The Statistics of Stochastic Gradients

analysis
Published

March 12, 2023

My collaborators Anna Golubeva and Michael Buchhold and I wanted to characterize in as complete terms as possible the statistics of the noise in stochastic gradient descent (Robbins and Monro 1951). Our main objective was to obtain the rule under which the probability distribution over network parameters \(P_t(w)\) evolves, knowing that the parameters \(w^i_t\) evolve according to the update equation:

\[ w^i_{t+1} = w^i_{t}- \eta g^{i}_{t\,\alpha}\rho^{\alpha}_t\\ \] where \[ \rho^{\alpha}_t = \frac{1}{b_t}I^{\alpha}_t \] where \(b_t = \vert B_t\vert\) is the size of the minibatch and \[ I^{\alpha}_t = \begin{cases} 1 \,\textrm{ if } \alpha\in B_t \\ 0\,\textrm{ otherwise}. \end{cases} \] We assume that the examples are sampled without replacement from the dataset and therefore \(\rho^{\alpha}\) is drawn from the Hypergeometric distribution.

(Were we to sample with replacement, then \(\rho^{\alpha}\) will be drawn from the Binomial distribution.)

We found this useful way of splitting up the stochastic gradients into weight independent and weight dependent pieces in (Wu et al. 2020).
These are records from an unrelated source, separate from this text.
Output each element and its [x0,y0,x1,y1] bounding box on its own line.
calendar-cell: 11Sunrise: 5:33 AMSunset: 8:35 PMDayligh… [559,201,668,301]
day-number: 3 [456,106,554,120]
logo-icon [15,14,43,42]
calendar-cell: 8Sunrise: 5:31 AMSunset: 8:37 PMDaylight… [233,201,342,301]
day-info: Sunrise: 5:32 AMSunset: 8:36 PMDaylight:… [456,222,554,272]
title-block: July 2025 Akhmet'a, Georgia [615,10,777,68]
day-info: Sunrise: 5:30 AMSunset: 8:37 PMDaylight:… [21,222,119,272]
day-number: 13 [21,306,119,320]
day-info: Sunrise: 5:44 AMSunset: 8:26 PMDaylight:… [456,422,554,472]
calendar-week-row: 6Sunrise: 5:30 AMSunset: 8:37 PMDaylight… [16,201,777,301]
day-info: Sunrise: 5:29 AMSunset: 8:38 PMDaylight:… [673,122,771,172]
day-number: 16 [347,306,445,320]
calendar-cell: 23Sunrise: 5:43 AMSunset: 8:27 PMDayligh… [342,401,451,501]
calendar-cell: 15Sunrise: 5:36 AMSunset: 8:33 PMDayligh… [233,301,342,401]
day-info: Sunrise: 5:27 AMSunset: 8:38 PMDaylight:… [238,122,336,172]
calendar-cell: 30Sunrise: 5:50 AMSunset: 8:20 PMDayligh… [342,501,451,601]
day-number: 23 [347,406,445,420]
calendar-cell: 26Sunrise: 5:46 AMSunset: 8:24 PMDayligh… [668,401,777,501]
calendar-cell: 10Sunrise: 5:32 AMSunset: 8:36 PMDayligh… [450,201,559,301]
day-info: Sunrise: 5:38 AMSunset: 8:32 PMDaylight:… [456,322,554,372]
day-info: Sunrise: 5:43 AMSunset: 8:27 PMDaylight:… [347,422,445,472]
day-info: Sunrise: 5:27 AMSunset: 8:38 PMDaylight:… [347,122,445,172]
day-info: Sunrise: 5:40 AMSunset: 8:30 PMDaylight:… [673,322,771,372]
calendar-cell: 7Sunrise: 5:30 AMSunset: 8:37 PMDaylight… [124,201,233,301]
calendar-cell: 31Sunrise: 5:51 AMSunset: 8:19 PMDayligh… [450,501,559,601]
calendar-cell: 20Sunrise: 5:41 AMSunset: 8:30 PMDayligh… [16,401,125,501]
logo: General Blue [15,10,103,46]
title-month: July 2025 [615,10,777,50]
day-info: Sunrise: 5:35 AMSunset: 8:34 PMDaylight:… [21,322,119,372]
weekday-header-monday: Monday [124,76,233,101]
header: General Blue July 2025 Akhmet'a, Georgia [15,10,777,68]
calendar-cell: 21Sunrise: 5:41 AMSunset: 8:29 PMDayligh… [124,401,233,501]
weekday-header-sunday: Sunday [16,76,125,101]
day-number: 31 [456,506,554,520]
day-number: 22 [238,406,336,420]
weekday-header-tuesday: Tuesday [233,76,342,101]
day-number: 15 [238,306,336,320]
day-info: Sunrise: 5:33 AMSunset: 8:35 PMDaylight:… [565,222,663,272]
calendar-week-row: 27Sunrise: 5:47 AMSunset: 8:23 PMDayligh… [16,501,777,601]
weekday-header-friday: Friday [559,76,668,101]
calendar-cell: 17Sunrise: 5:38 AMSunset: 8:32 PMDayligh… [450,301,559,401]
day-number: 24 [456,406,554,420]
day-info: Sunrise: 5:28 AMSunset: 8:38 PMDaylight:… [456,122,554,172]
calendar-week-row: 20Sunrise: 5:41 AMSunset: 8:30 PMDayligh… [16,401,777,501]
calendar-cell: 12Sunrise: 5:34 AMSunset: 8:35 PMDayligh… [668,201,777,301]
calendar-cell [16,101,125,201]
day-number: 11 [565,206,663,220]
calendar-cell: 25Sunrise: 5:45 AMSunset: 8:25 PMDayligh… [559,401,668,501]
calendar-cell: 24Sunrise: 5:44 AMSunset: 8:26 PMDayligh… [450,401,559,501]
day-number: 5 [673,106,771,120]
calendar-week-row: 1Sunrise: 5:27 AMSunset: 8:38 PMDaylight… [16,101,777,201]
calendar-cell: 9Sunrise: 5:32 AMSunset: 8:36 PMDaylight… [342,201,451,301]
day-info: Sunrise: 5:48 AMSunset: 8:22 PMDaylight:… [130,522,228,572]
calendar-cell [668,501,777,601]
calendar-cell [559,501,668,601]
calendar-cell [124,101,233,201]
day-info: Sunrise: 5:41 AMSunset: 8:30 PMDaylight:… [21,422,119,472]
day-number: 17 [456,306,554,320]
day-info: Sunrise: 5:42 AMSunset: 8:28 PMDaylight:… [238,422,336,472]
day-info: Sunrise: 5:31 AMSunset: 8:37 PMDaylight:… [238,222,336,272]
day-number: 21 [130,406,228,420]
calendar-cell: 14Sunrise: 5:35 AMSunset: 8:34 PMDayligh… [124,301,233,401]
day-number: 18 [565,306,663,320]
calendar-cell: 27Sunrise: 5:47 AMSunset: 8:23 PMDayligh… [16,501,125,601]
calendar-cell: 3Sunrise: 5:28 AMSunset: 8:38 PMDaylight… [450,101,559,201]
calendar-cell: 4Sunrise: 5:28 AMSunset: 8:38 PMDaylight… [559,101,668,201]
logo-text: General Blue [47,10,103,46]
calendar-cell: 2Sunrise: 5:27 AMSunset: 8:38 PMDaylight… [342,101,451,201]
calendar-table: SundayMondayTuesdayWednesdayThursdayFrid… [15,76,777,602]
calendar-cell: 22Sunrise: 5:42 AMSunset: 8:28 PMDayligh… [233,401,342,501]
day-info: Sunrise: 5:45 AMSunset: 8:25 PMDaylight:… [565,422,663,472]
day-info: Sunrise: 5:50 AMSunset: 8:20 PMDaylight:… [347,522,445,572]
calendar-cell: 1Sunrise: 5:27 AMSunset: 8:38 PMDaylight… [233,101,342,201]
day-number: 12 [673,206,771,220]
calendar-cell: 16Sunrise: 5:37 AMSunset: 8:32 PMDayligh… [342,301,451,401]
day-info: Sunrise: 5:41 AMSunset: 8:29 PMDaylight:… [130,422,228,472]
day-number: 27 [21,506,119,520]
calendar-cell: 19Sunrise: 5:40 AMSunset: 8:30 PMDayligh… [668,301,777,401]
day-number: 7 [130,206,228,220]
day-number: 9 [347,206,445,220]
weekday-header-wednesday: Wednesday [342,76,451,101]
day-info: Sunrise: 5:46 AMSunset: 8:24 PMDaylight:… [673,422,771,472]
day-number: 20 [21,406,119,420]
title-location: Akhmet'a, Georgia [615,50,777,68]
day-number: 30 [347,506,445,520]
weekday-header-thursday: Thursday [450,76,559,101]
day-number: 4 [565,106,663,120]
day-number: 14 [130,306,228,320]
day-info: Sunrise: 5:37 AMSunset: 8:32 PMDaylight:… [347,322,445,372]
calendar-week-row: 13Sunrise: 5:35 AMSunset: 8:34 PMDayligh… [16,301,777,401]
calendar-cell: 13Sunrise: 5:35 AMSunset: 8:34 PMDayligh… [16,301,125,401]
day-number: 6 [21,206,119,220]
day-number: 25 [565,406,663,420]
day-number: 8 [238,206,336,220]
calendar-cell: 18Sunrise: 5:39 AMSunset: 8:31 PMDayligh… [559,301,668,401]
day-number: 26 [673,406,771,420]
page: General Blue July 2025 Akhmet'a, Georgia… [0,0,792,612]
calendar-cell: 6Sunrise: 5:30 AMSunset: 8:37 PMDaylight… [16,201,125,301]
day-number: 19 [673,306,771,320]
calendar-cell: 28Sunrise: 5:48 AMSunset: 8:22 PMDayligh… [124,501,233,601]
The reason there is any noise at all in this process is due to the random selection and shuffling of minibatches. This process induces a noise distribution on the space of weights. We want to understand kind of noise that is. So before deriving the dynamical equation for \(P_t(w)\), let us write down an expression for the moment generating function of \(\rho^{\alpha},\) and then see how this translates into a generating function for stochastic gradient noise.
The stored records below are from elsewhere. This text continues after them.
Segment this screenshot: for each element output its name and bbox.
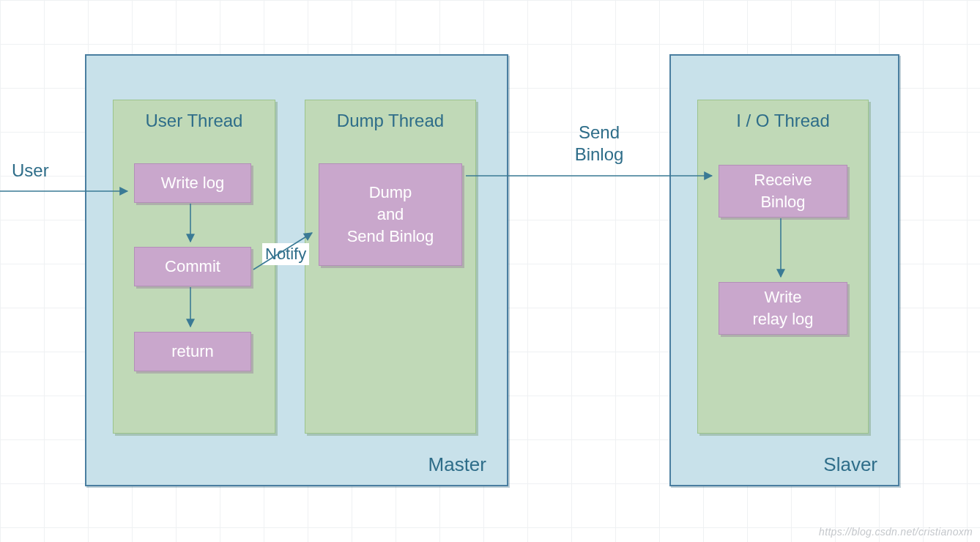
notify-label: Notify — [262, 243, 309, 265]
diagram-stage: Master User Thread Write log Commit retu… — [0, 0, 980, 542]
watermark: https://blog.csdn.net/cristianoxm — [819, 526, 973, 538]
dump-send-box: Dump and Send Binlog — [319, 163, 462, 266]
dump-thread: Dump Thread Dump and Send Binlog — [305, 100, 476, 434]
commit-box: Commit — [134, 247, 251, 286]
return-box: return — [134, 332, 251, 371]
slaver-label: Slaver — [823, 453, 877, 476]
write-relay-box: Write relay log — [719, 282, 847, 335]
slaver-container: Slaver I / O Thread Receive Binlog Write… — [669, 54, 899, 486]
send-binlog-label: Send Binlog — [555, 122, 643, 166]
receive-binlog-box: Receive Binlog — [719, 165, 847, 218]
user-thread: User Thread Write log Commit return — [113, 100, 275, 434]
user-label: User — [12, 160, 49, 182]
send-binlog-line1: Send — [579, 122, 620, 142]
master-container: Master User Thread Write log Commit retu… — [85, 54, 508, 486]
dump-thread-title: Dump Thread — [305, 100, 475, 136]
io-thread-title: I / O Thread — [698, 100, 868, 136]
master-label: Master — [428, 453, 486, 476]
user-thread-title: User Thread — [114, 100, 275, 136]
send-binlog-line2: Binlog — [575, 144, 624, 164]
io-thread: I / O Thread Receive Binlog Write relay … — [697, 100, 869, 434]
write-log-box: Write log — [134, 163, 251, 203]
The subtlety here lies in the fact that \[ I^n_{\alpha} =I_{\alpha},\,\,n>0 \] which in turn means that \[ \rho^{n}_{\alpha} =\frac{1}{b^n}I^n_{\alpha} = \frac{1}{b^{n-1}}\left(\frac{1}{b}I_{\alpha}\right)= \frac{1}{b^{n-1}}\rho_{\alpha},\,\,n>0. \]

So the following relations hold: \[ \langle \rho^m_{\alpha}\rangle = \frac{1}{b^{m-1}}\langle\rho_{\alpha} \rangle. \]

\[ \langle\rho^{m}_{\alpha_1}\rho_{\alpha_2}\cdots \rho_{\alpha_k} \rangle = \frac{1}{b^{m-1}}\langle\rho_{\alpha_1}\rho_{\alpha_2}\cdots\rho_{\alpha_k} \rangle \]

where \(\alpha_i\) are all distinct.

Now, the most general correlation function can be written as \[ \langle \rho^{m_1}_{\alpha_1}\rho^{m_2}_{\alpha_2}\cdots \rho^{m_k}_{\alpha_k}\rangle =\frac{1}{b^{(\sum^k_{j=1}m_k)-k}}\langle \rho_{\alpha_1}\rho_{\alpha_2}\cdots \rho_{\alpha_k}\rangle \] where all \(\alpha_i\) are distinct.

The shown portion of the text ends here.